The cardinal did not seem shocked. He did not share her indignation.
Instead, he chuckled. He said she shouldn’t sign the deal, but should try to work out another agreement without attorneys: “Lawyers complicate things. Even Scripture says that among Christians we should find agreement.”
But prosecutors were recording them, and got the whole conversation on tape. More:
De Paolis is beyond earthly justice – he died in 2017 and there is no evidence he knew of, or approved, the settlement offer before it was made. But the tape and documents seized when police raided the Legion’s headquarters in 2014 show that he had turned a blind eye to superiors who protected pedophiles.
In addition, the evidence shows that when De Paolis first learned about Resendiz’s crimes in 2011, he approved an in-house canonical investigation but didn’t report the priest to police. And when he learned two years later that other Legion priests were apparently trying to impede the criminal investigation into his crimes, the pope’s delegate didn’t report that either.

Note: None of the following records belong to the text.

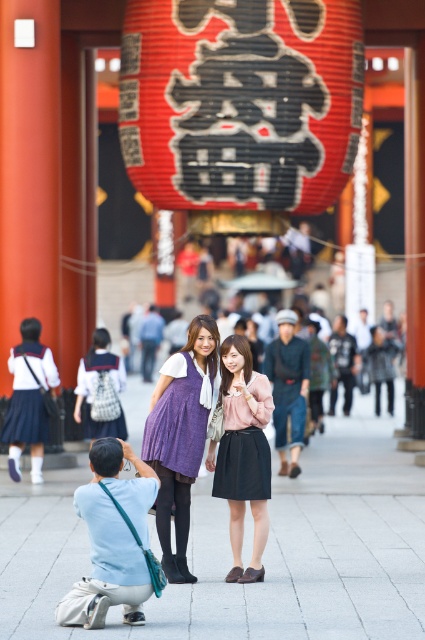 Does red paper lantern at upper center lie in front of matte purple dress at center?

No, red paper lantern at upper center is behind matte purple dress at center.

Find the location of a particular element. Image resolution: width=425 pixels, height=640 pixels. red paper lantern at upper center is located at coordinates (240, 100).

Between point (161, 401) and point (260, 467), which one is positioned in front?

Positioned in front is point (260, 467).

Between purple textured dress at center and matte purple dress at center, which one is positioned higher?

purple textured dress at center is higher up.

Does point (181, 432) come in front of point (252, 378)?

That is False.

Where is `purple textured dress at center`? Image resolution: width=425 pixels, height=640 pixels. purple textured dress at center is located at coordinates (181, 436).

Between red paper lantern at upper center and purple textured dress at center, which one has more height?

With more height is red paper lantern at upper center.

Which is below, red paper lantern at upper center or purple textured dress at center?

purple textured dress at center

Is point (212, 1) behind point (164, 531)?

Yes, it is behind point (164, 531).

Locate an element on the screen. The height and width of the screenshot is (640, 425). red paper lantern at upper center is located at coordinates (240, 100). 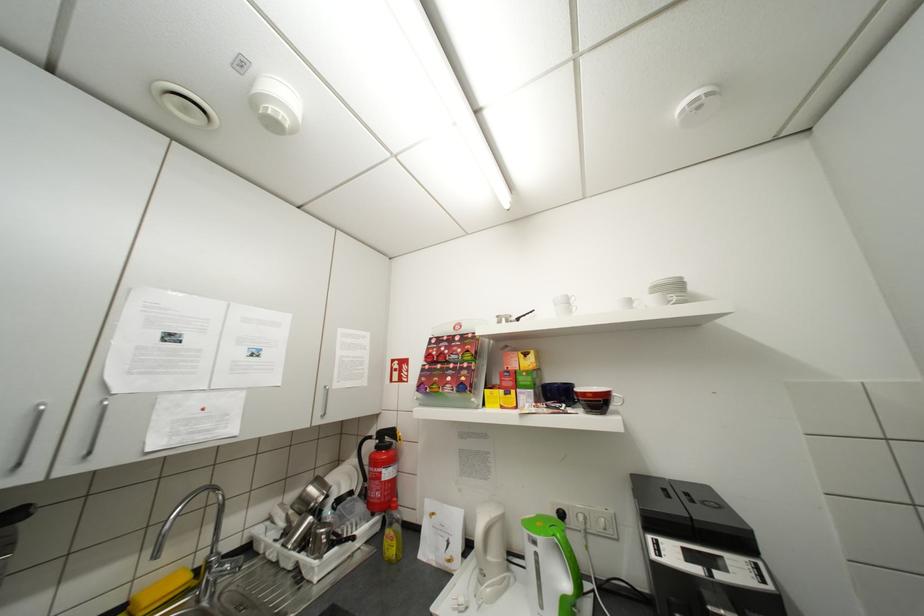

And a few hours after he spoke with Martinez, De Paolis opened the Legion’s 2014 assembly where he formally ended the mandate given to him by Benedict to reform and purify the religious order. The Legion had been “cured and cleaned,” he said.
In fact, his mission hadn’t really been accomplished.

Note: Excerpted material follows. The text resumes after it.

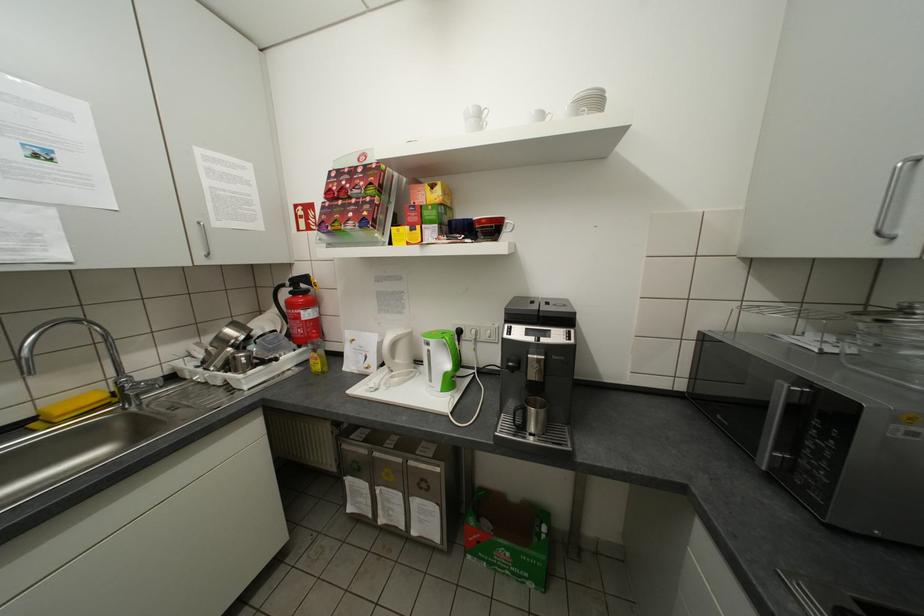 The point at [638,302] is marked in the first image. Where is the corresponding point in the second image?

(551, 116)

But De Paolis refused from the start to remove any of Maciel’s old guard, who remain in power today. He refused to investigate the cover-up of Maciel’s crimes. He refused to reopen old allegations of abuse by other priests, even when serial rapists remained in the Legion’s ranks, unpunished.
They lie. They lie, and they lie, and they lie, these men in power. How can anyone believe them?
In this spectacular folly, you see how it happened, the Reformation. And you see how the Russian Revolution happened too. The leadership class — in Russia’s case, of the state and the church, which were tied closely together — refused to open its eyes to what was happening around it, refused to admit and to repent of its own corruption and exploitation of the weak. They really did think what they had would last forever. That they were invulnerable. That they could talk their way out of it.
De Paolis, chuckling: “Even Scripture says that among Christians we should find agreement.” What a disgusting lie that is! It’s a lie not because it says something false, but it’s uttering a truth for the sake of misleading someone into abandoning a just cause. I’ve said this story here before, and I’ll say it again. The very first story I wrote about priest sex abuse was in the summer of 2001, as a New York Post columnist. The adolescent son of an immigrant from Nicaragua was acting up. His father had not yet arrived in the US, and his mother needed help. She went to the local Carmelite priests in the Bronx. They turned the boy into their sex toy.
When the father arrived from Nicaragua, he and the mother went to the Archdiocese of New York’s vicar for Hispanic affairs. That bishop pulled out a checkbook and a written agreement that would transfer their power of attorney to the archdiocese’s lawyers. The father might have been a mere worker, new in this country and faced with a bishop, but he knew when he was being conned. He and the mother stood up, left, and went out to get a good Jewish lawyer and sue the bastards.
People who think that all these cases are about nothing more than scammers looking for a payday from the Church ought to reflect on the experiences of those immigrants, and people like Yolanda Martinez. Their children were defiled by the clergy. They wanted justice. They went to bishops, and got manipulation. This is, by now, and old story, but the past, apparently, isn’t even past.
UPDATE: I’ve edited the text to correct two mistakes: the authorship of the news story, and the fact that the mother did not record the meeting, but rather state prosecutors were tapping phones.
Note as well: “He would have to lie.” This happened again and again and again with bishops regarding the scandal. They regard lying as no big deal. I recently spoke to a recently ordained priest, who told me that his own bishop had looked the seminarians in the eye and told them that he had been perfectly honest in denying that he had any knowledge of a big scandal in their diocese. Soon there emerged irrefutable evidence that the bishop was lying. The young priest told me that was quite a blow, to realize that your ordinary will lie to protect himself like that.
UPDATE.2: A couple of Jewish readers have written to say my “got a good Jewish lawyer” line is anti-Semitic. Really? I apologize, then — my point was to say that the immigrant laborer had the sense to get outside of the Church network to find a lawyer to represent him against those mitred and collared sharks.